The National Development Plan (NDP) emphasises well-known challenges such as government measures to stabilize the economy, restore public confidence and strengthen democratic institutions, provide greater clarity and focus for government action, citizens’ engagement and provision of public service delivery to last-mile population and sustainable development.
This is in accordance with the national vision of an “integrated, prosperous and peaceful new Gambia” that is enshrined in the NDP. The National Development Plan also hopes to create an enabling environment for our private sector to thrive and for citizens to enjoy quality standard of living and access to basic services to enable them to lead decent and dignified lives. The national vision also emphasises stabilizing the economy, stimulating growth and transforming the economy.
However, The Gambia is among the most corrupt countries and the NDP does not have corruption and anticorruption provisions to promote integration of corruption analytical findings, integrity in public accounting and public financial management, strong oversight including holding duty bearers accountable,efficient transparency mechanisms including access to information, committed public servants with proven integrity, and guarantee inclusion of civil society in an open governance system. According to Transparency International - Corruption Perception Index (2018) and World Bank on Control of Corruption (2017), The Gambia scored below 50 percent (37) and score below 50 percent (-0.66) respectively.
These rankings confirm the depth and scale of Gambia’s problem with corruption. So, as Gambian companies find themselves trying to compete in deeply corrupt nation state and the citizens struggling daily to access unequitable public services, it’s understandable why the Barrow administration or others aspiring to one-day rule the country would be reluctant to establish anti-corruption measures or even dare to discuss their plansto mitigate corruption through analyses and implement anti corruption through mechanisms. As far we at the coalition are aware, none of the existing political parties have included corruption and anti corruption plans per se in their manifestoes
Moreover, local government and others within the establishments’ efforts to integrate corruption and anti corruption in the system have lagged. The Government of The Gambia is mandated within the provisions of the 1997 Constitution to establish institutions were necessary and it is also mandated by United Nations Convention Against Corruption, the AU Convention on Prevention of Corruption, and the ECOWAS Protocol on illicit financial flow, to promote and encourage the adoption of measures and actions by Gambia - as a signatory to the treaties - to prevent, detect, sanction, and integrate corruption and anti corruption measures to mitigate corruption risk in all sectors of Gambian society. However, the Government of The Gambia have recently announced that the long-awaited “Anti Corruption Bill” will be tabled before the law makers before end of year 2019. The Anti Corruption Coalition hopes that as soon as the “Bill” is tabled and passed into law, the administration of President Barrow will also take immediate steps to table much longer anticipated “Access to Information Bill” and then also should by then start training competent and committed technical staff to be charged with monitoring and implementing corruption and anti corruption procedures.

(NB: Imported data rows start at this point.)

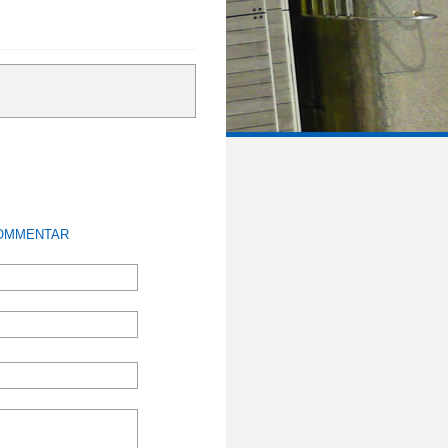
KOMMENTAR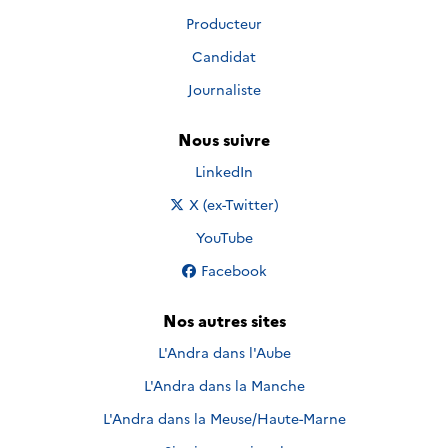
Producteur
Candidat
Journaliste
Nous suivre
Nous suivre sur
LinkedIn
Nous suivre sur
X (ex-Twitter)
Nous suivre sur
YouTube
Nous suivre sur
Facebook
Nos autres sites
L'Andra dans l'Aube
L'Andra dans la Manche
L'Andra dans la Meuse/Haute-Marne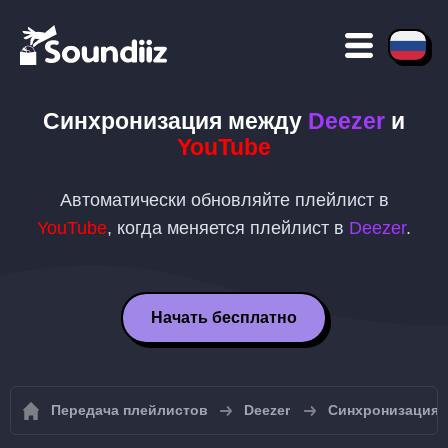
Синхронизация между
Deezer
и
YouTube
Автоматически обновляйте плейлист в
YouTube
, когда меняется плейлист в
Deezer
.
Начать бесплатно
Передача плейлистов
Deezer
Синхронизация 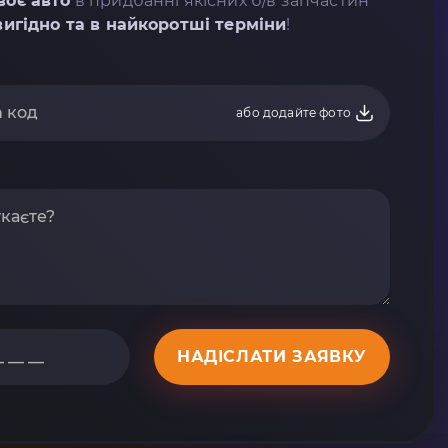
воє авто
в придбанні якісних б/в запчастин
вигідно та в найкоротші терміни
!
або додайте фото
НАДІСЛАТИ ЗАЯВКУ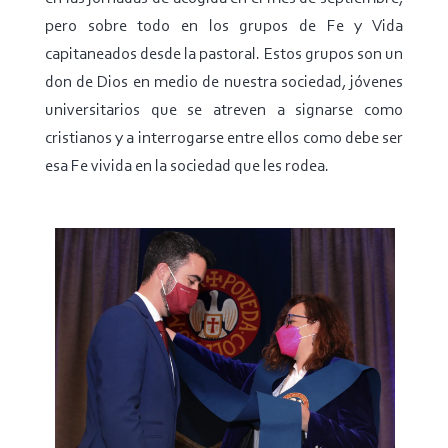
pero sobre todo en los grupos de Fe y Vida
capitaneados desde la pastoral.
Estos grupos son un
don de Dios en medio de nuestra sociedad, jóvenes
universitarios que se atreven a signarse como
cristianos y a interrogarse entre ellos como debe ser
esa Fe vivida en la sociedad que les rodea.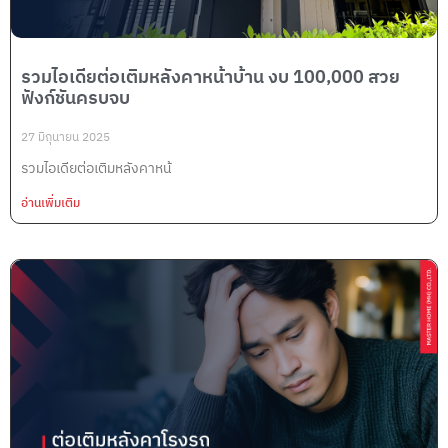
รวมไอเดียต่อเติมหลังคาหน้าบ้าน งบ 100,000 สวย
ฟังก์ชันครบจบ
27 มิถุนายน 2025
รวมไอเดียต่อเติมหลังคาหน้
อ่านเพิ่มเติม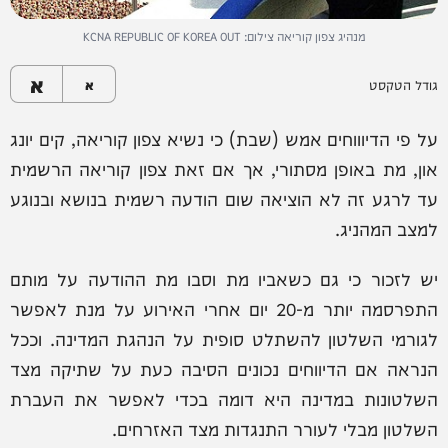
מנהיג צפון קוריאה צילום: KCNA REPUBLIC OF KOREA OUT
א
גודל הטקסט
א
על פי הדיוווחים אמש (שבת) כי נשיא צפון קוריאה, קים יונג
און, מת באופן מסתורי, אך אם זאת צפון קוריאה הרשמית
עד לרגע זה לא הוציאה שום הודעה רשמית בנושא ובנוגע
למצב המהניג.
יש לזכור כי גם כשאביו מת וסבו מת ההודעה על מותם
התפרסמה יותר מ-20 יום אחרי האירוע על מנת לאפשר
לגורמי השלטון להשתלט סופית על הנהגת המדינה. וככל
הנראה אם הדיווחים נכונים הסיבה כעת על שתיקה מצד
השלטונות במדינה היא דומה בכדי לאפשר את העברת
השלטון מבלי לעורר התנגדות מצד האזרחים.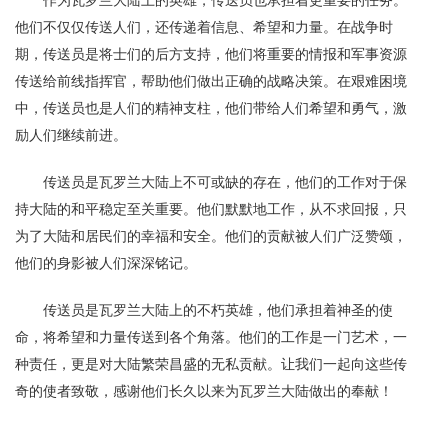
他们不仅仅传送人们，还传递着信息、希望和力量。在战争时
期，传送员是将士们的后方支持，他们将重要的情报和军事资源
传送给前线指挥官，帮助他们做出正确的战略决策。在艰难困境
中，传送员也是人们的精神支柱，他们带给人们希望和勇气，激
励人们继续前进。
传送员是瓦罗兰大陆上不可或缺的存在，他们的工作对于保
持大陆的和平稳定至关重要。他们默默地工作，从不求回报，只
为了大陆和居民们的幸福和安全。他们的贡献被人们广泛赞颂，
他们的身影被人们深深铭记。
传送员是瓦罗兰大陆上的不朽英雄，他们承担着神圣的使
命，将希望和力量传送到各个角落。他们的工作是一门艺术，一
种责任，更是对大陆繁荣昌盛的无私贡献。让我们一起向这些传
奇的使者致敬，感谢他们长久以来为瓦罗兰大陆做出的奉献！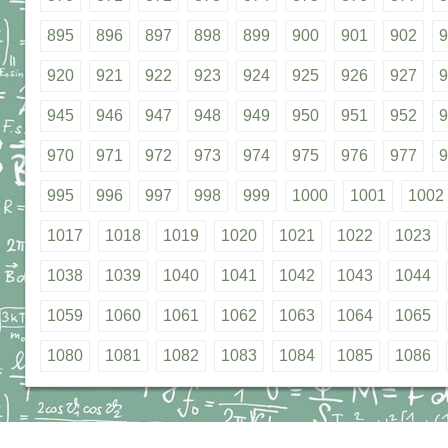
895
896
897
898
899
900
901
902
9
920
921
922
923
924
925
926
927
9
945
946
947
948
949
950
951
952
9
970
971
972
973
974
975
976
977
9
995
996
997
998
999
1000
1001
1002
1017
1018
1019
1020
1021
1022
1023
1038
1039
1040
1041
1042
1043
1044
1059
1060
1061
1062
1063
1064
1065
1080
1081
1082
1083
1084
1085
1086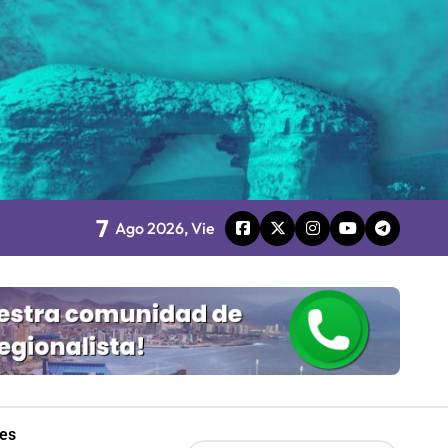
o
7
board
Ago 2026, Vie
 Gobierno
mpresa 100% estatal
les
les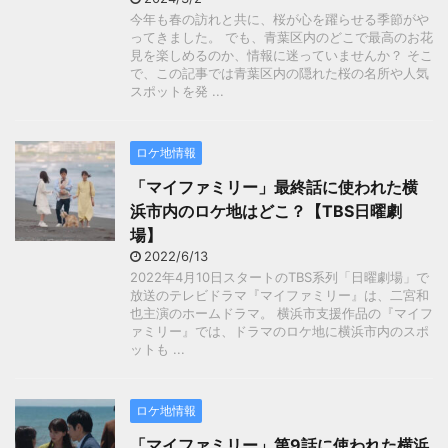
今年も春の訪れと共に、桜が心を躍らせる季節がや
ってきました。 でも、青葉区内のどこで最高のお花
見を楽しめるのか、情報に迷っていませんか？ そこ
で、この記事では青葉区内の隠れた桜の名所や人気
スポットを発 ...
ロケ地情報
「マイファミリー」最終話に使われた横
浜市内のロケ地はどこ？【TBS日曜劇
場】
2022/6/13
2022年4月10日スタートのTBS系列「日曜劇場」で
放送のテレビドラマ『マイファミリー』は、二宮和
也主演のホームドラマ。 横浜市支援作品の『マイフ
ァミリー』では、ドラマのロケ地に横浜市内のスポ
ットも ...
ロケ地情報
「マイファミリー」第9話に使われた横浜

Although the Government of The Gambia declared its intension to start doing something about the “Anti-Corruption Bill”, there haven’t been any serious procedures taken to take immediate steps to promote integration of corruption and anti corruption measures needed to prepare the grounds for building strong institutions through anti corruption oriented policies that should facilitate the implementation of the “Anti Corruption Bill” when and if it becomes law.
Because the political will to kick start integration processes of corruption and anti corruption into the existing system seems lacking, many Gambia institutions, the private sector and civil societies that are key players in any corruption risk management have not put serious corruption and anti-corruption efforts on the ongoing “National Policy Reform”.
The Gambia NDP absolutely requires transformation of the very functions of dozens different jobs within the establishment and the private sector to promote corruption analyses and anti-corruption mechanisms applications such as compliance audit, and performance audit to beef up the existing National Audit efforts among others.
In Gambia as it is in several African countries the public service and the private sector simply do not have departments or positions to understand corruption analyses and anti corruption mechanisms and to promote commitment of public servants and business communities in provision of equitable access to public service.
Until now, the NDP is an excellent document that could boost transformation of the national economy, stimulate growth and encourage participation of the citizens. But it will be hampered by lack of proper corruption analyses and effective and efficient anti corruption mechanisms well implemented by a committed public servant if government do not take measures to begin integration of corruption and anti corruption policies at all levels of the establishment.
It is up to the Government of The Gambia to integrate robust corruption and anti-corruption provisions in all the policy reform process and improve how it monitors its institutions for the NDP to truly succeed.